2015.7
星野 弘治
名誉ある汚名
キリストの弟子にトマスという人物がいた。彼は実直な人物だったようだが、同僚の弟子たちがキリスト復活の証言をするのだが頑固に信じようとしなかった。そこで、彼は「疑い深いトマス」と呼ばれるようになった。しかし、彼が徹底的に疑ったことで、むしろキリストの復活を信じられない人々に復活の確かさを実証する結果となった。ことの次第は以下の通りである。
復活の日の出来事
土葬だった当時の習慣で、女弟子たちはキリストの亡骸に香油を塗るために墓にやって来た。しかし、墓の中は空っぽ。知らせを聞いて弟子の2人が駆けつけて来た。見ると、確かにキリストの亡骸はなく、遺体に巻いた亜麻布は脱皮したヘビの抜け殻のように巻かれたままでそこにあった。
女弟子の一人、マリヤはずっと墓の脇で泣いていた。すると、「マリヤよ。」と呼ぶ声が後ろでした。振り向くと、復活されたキリストがそこにおられたのだった。

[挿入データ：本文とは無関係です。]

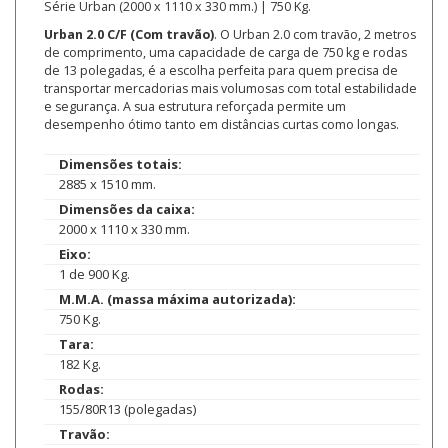
Série Urban (2000 x 1110 x 330 mm.) | 750 Kg.
Urban 2.0 C/F (Com travão)
. O Urban 2.0 com travão, 2 metros
de comprimento, uma capacidade de carga de 750 kg e rodas
de 13 polegadas, é a escolha perfeita para quem precisa de
transportar mercadorias mais volumosas com total estabilidade
e segurança. A sua estrutura reforçada permite um
desempenho ótimo tanto em distâncias curtas como longas.
Dimensões totais:
2885 x 1510 mm.
Dimensões da caixa:
2000 x 1110 x 330 mm.
Eixo:
1 de 900 Kg.
M.M.A. (massa máxima autorizada):
750 Kg.
Tara:
182 Kg.
Rodas:
155/80R13 (polegadas)
Travão:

またその日の夜のこと、復活されたキリストは集まっていた弟子たちにも現れて十字架に付けられた時の釘の痕、ローマ兵が刺した脇腹の槍の痕を見せられた。弟子たちは、まぎれもない「復活されたイエス・キリスト」に会って驚きと喜びに満たされた。そして、その日一緒にいなかったトマスに一部始終を話したのだった。しかしそれを聞いたトマスは、実際に自分の目で見、自分の手で釘の痕に指を突っ込み、また脇腹の槍の痕に手を差し入れてみなければ決して信じない、と言い張った。「疑い深いトマス」の汚名はこの出来事に由来したのだった。
トマスにも現れた復活のキリスト
さてその8日後、すなわち次の日曜日、弟子たちは室内におり、トマスも彼らと共にいた。するとそこに復活したキリストが現れ、彼らを祝福された。そしてトマスに向かって、「あなたの指をここにつけて、わたしの手を見なさい。手を伸ばして、わたしのわきに差し入れなさい。信じない者にならないで、信じる者になりなさい。」と諭された。復活のキリストを目の前にしたトマスは、キリストの復活を疑う必要はなかった。「私の主。私の神。」と告白して、御前にひれ伏したのだった。
おわりに
このように、聖書が提供する救いは「十字架で死んで復活されたキリスト」を創造主が遣わされた唯一まことの救い主であると信じる実体のある信仰。あなたの信仰は?
聖書の言葉
もし、私たちがこの世にあってキリストに単なる希望を置いているだけなら、私たちは、すべての人の中で一番哀れな者です。
しかし、今やキリストは、眠った者の初穂として死者の中からよみがえられました。